El pasado viernes (28-11-2014), el cine Zumzeig de Barcelona estrenó Baja marea (Low Tide, 2012), la película anterior de Minervini, segunda entrega de una trilogía tejana que se completaría con Stop the pounding heart y que empezó en 2011 con The passage. También en Baja marea, el director emplea actores no profesionales y persiste esa forma de mirar, de corte algo antropológico, que sigue a los personajes en sus quehaceres cotidianos para revelarnos cómo son y a qué clase de problemas se enfrentan. Es un filme más pautado que Stop the Pounding Heart, casi una película de cámara que bascula alrededor de dos personajes, una madre y un hijo, que tratan de sobrevivir a una realidad inhóspita. La madre, en verdad, parece más allí que aquí, más muerta que persona. Y será el chaval quien nos guíe a nosotros a través de una película que arranca algo hermética, como un túnel del terror de estar vivo o un sótano oscuro y sin electricidad ni teología alguna. Sin esperanza ni desvíos inesperados: por ejemplo, Minervini filma siempre de la misma forma al niño yendo en el coche de su madre, a ayudarla en el trabajo. Minervini filma la rutina, la cotidianidad, en tomas de duración justa. Algunas de ellas hermosas, de gran fuerza visual. Nos familiarizamos con los paisajes de ese lugar, con la casa en la que viven, con algunos cielos cuya inmensidad no siempre aporta consuelo. Nos familiarizamos también con una relación madre/hijo que parece más bien la que tendrías con un compañero de piso al que no ves mucho. Una relación parecida a la que se describía en Sister (L’enfant d’en haut; Ursula Meier, 2012), película con la que Baja marea guarda más de un paralelismo.

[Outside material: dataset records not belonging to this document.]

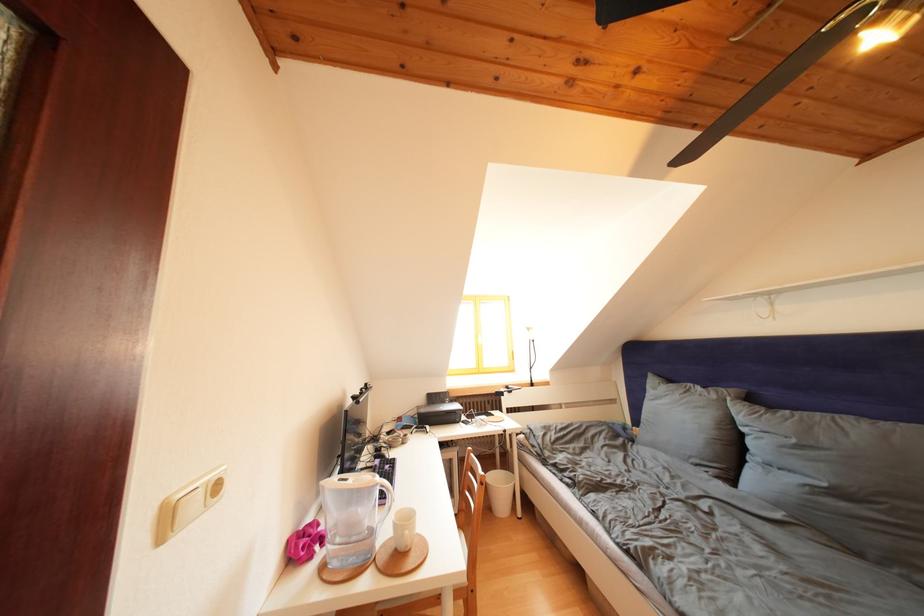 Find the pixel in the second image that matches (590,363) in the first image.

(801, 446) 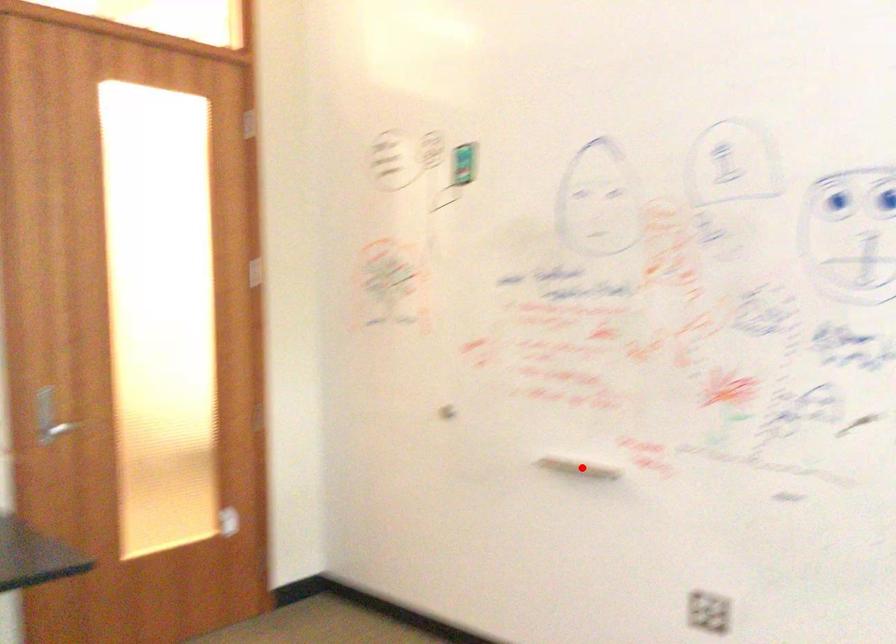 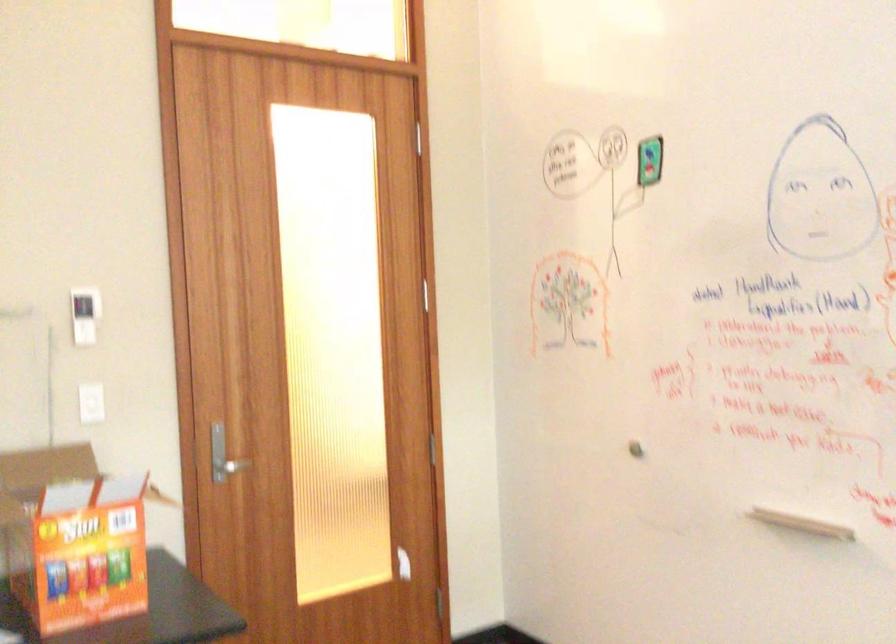 Find the pixel in the second image that matches the highlighted location in the first image.

(800, 522) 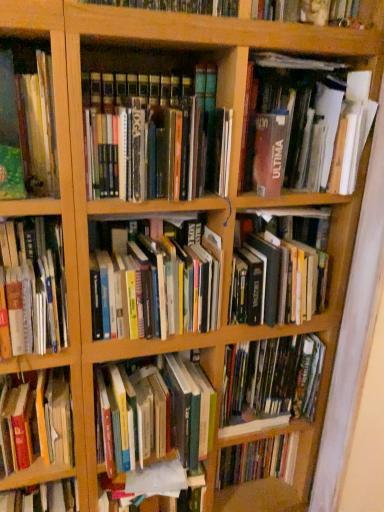 Question: Does hardcover book at left, the 9th book in the top-to-bottom sequence, have a larger size compared to hardcover book at left, which is counted as the 4th book, starting from the bottom?

Choices:
 (A) no
 (B) yes

Answer: (B)

Question: Can you confirm if hardcover book at left, the 1th book ordered from the bottom, is smaller than hardcover book at left, which appears as the 6th book when viewed from the top?

Choices:
 (A) no
 (B) yes

Answer: (A)

Question: Is hardcover book at left, the 1th book ordered from the bottom, looking in the opposite direction of hardcover book at left, which appears as the 6th book when viewed from the top?

Choices:
 (A) yes
 (B) no

Answer: (B)

Question: From a real-world perspective, is hardcover book at left, the 9th book in the top-to-bottom sequence, on hardcover book at left, which is counted as the 4th book, starting from the bottom?

Choices:
 (A) no
 (B) yes

Answer: (A)

Question: Considering the relative positions of hardcover book at left, the 1th book ordered from the bottom, and hardcover book at left, which appears as the 6th book when viewed from the top, in the image provided, is hardcover book at left, the 1th book ordered from the bottom, to the left of hardcover book at left, which appears as the 6th book when viewed from the top, from the viewer's perspective?

Choices:
 (A) no
 (B) yes

Answer: (B)

Question: Is hardcover book at left, the 1th book ordered from the bottom, at the right side of hardcover book at left, which appears as the 6th book when viewed from the top?

Choices:
 (A) no
 (B) yes

Answer: (A)

Question: Can you confirm if hardcover books at center, which is the 5th book from bottom to top, is smaller than matte brown book at upper right, which is counted as the first book, starting from the top?

Choices:
 (A) yes
 (B) no

Answer: (A)

Question: Is there a large distance between hardcover books at center, the 5th book positioned from the top, and matte brown book at upper right, which is counted as the first book, starting from the top?

Choices:
 (A) yes
 (B) no

Answer: (B)

Question: Is hardcover books at center, the 5th book positioned from the top, turned away from matte brown book at upper right, the ninth book ordered from the bottom?

Choices:
 (A) no
 (B) yes

Answer: (A)

Question: Are hardcover books at center, the 5th book positioned from the top, and matte brown book at upper right, which is counted as the first book, starting from the top, beside each other?

Choices:
 (A) yes
 (B) no

Answer: (B)

Question: Is matte brown book at upper right, which is counted as the first book, starting from the top, inside hardcover books at center, which is the 5th book from bottom to top?

Choices:
 (A) yes
 (B) no

Answer: (B)

Question: Considering the relative positions of hardcover books at center, the 5th book positioned from the top, and matte brown book at upper right, the ninth book ordered from the bottom, in the image provided, is hardcover books at center, the 5th book positioned from the top, in front of matte brown book at upper right, the ninth book ordered from the bottom,?

Choices:
 (A) no
 (B) yes

Answer: (A)

Question: Would you consider matte brown book at upper right, which is counted as the first book, starting from the top, to be distant from green matte book at left, positioned as the 8th book in bottom-to-top order?

Choices:
 (A) no
 (B) yes

Answer: (A) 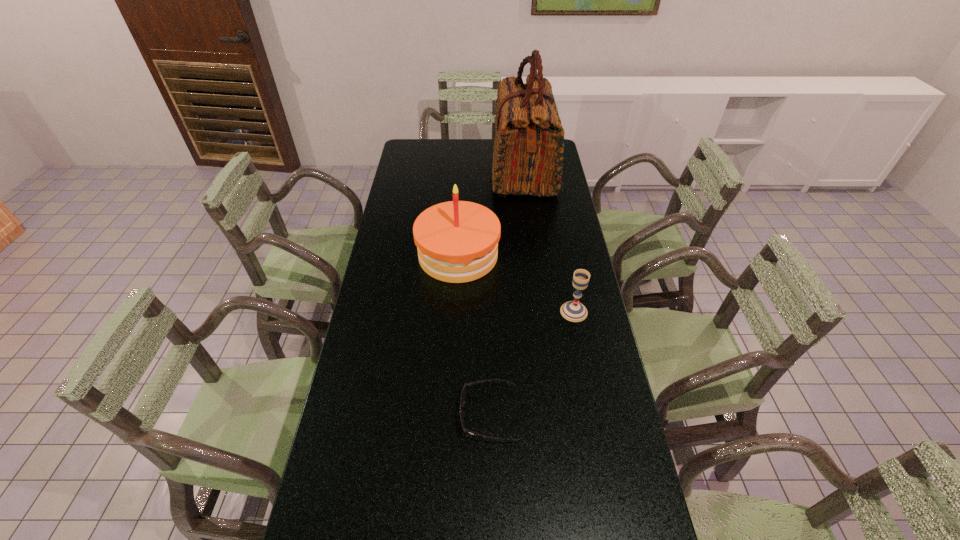 Find the location of a particular element. The width and height of the screenshot is (960, 540). vacant space located on the open handle side of the shopping bag is located at coordinates (403, 171).

The image size is (960, 540). I want to click on vacant space located on the back of the third shortest object, so click(x=463, y=173).

Locate an element on the screen. The image size is (960, 540). vacant area located on the back of the chalice is located at coordinates (562, 247).

Locate an element on the screen. This screenshot has width=960, height=540. free region located on the front-facing side of the nearest object is located at coordinates (349, 414).

Where is `vacant space located 0.130m on the front-facing side of the nearest object`? The width and height of the screenshot is (960, 540). vacant space located 0.130m on the front-facing side of the nearest object is located at coordinates (410, 414).

Find the location of a particular element. The width and height of the screenshot is (960, 540). free space located on the front-facing side of the nearest object is located at coordinates (418, 414).

In order to click on object that is at the far edge in this screenshot , I will do `click(528, 148)`.

Identify the location of object located at the left edge. (457, 241).

This screenshot has width=960, height=540. Find the location of `shopping bag present at the right edge`. shopping bag present at the right edge is located at coordinates (528, 148).

Find the location of a particular element. This screenshot has height=540, width=960. chalice at the right edge is located at coordinates (574, 311). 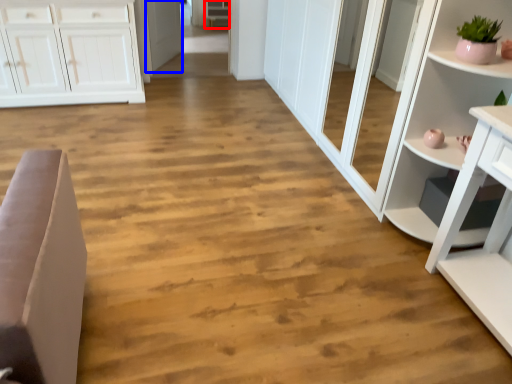 Question: Among these objects, which one is nearest to the camera, cabinetry (highlighted by a red box) or door (highlighted by a blue box)?

Choices:
 (A) cabinetry
 (B) door

Answer: (B) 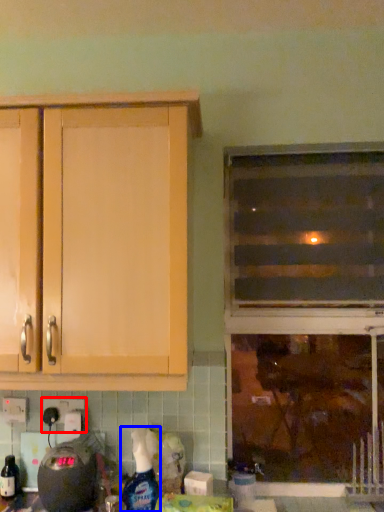 Question: Which of the following is the farthest to the observer, electric outlet (highlighted by a red box) or cleaning product (highlighted by a blue box)?

Choices:
 (A) electric outlet
 (B) cleaning product

Answer: (A) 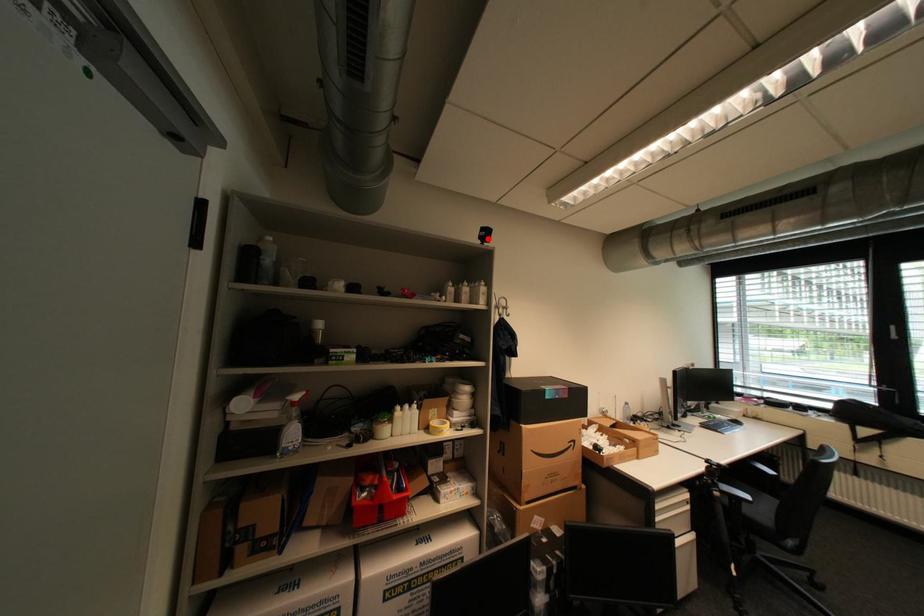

Es sencillo explicar lo que hace esta película, lo que cuenta. Lo hizo, en muy pocas palabras, el amigo con el que fui a verla: no lo dijo con las palabras que usaré yo, pero dijo que Baja marea es la historia de un niño tratando de encontrarle, o de darle, un sentido y una moral a todo esto. Y cuando digo todo esto, me refiero a todo esto: a este páramo mísero y mezquino en el que nos obligan a vivir. El chico del filme, que no tiene nombre porque su nombre no importa, es sólo un chico, no se resigna a bajar la cabeza y languidecer, sino que trata de crecer, de jugar, de sentirse libre, de ser comprensivo, de apoyar a su madre aunque esta no lo merezca en absoluto, de dibujar una sombra de dignidad en su pequeño infierno. Hubo algún momento en el que la película de Minervini se me hizo algo antipática, en el que parecía querer ensañarse en lo crudo y lo decadente (¿qué aporta, pienso, filmar a ese señor que chochea en el bingo del hospital?), pero luego me topaba con instantes de insólita ternura, siendo el más insólito de todos el final de la película, uno de esos momentos de calma entre tormenta y tormenta. Es en esos momentos y en aquellos en los que el chico se las ingenia para divertirse un poco, saltando sobre un colchón raído o remojándose rodeado de pequeños peces, donde cabe hallar el corazón de una película que observa y se pregunta si no deberíamos intentar entendernos y tratarnos un poco mejor los unos a los otros. Aunque el mundo sea el que es.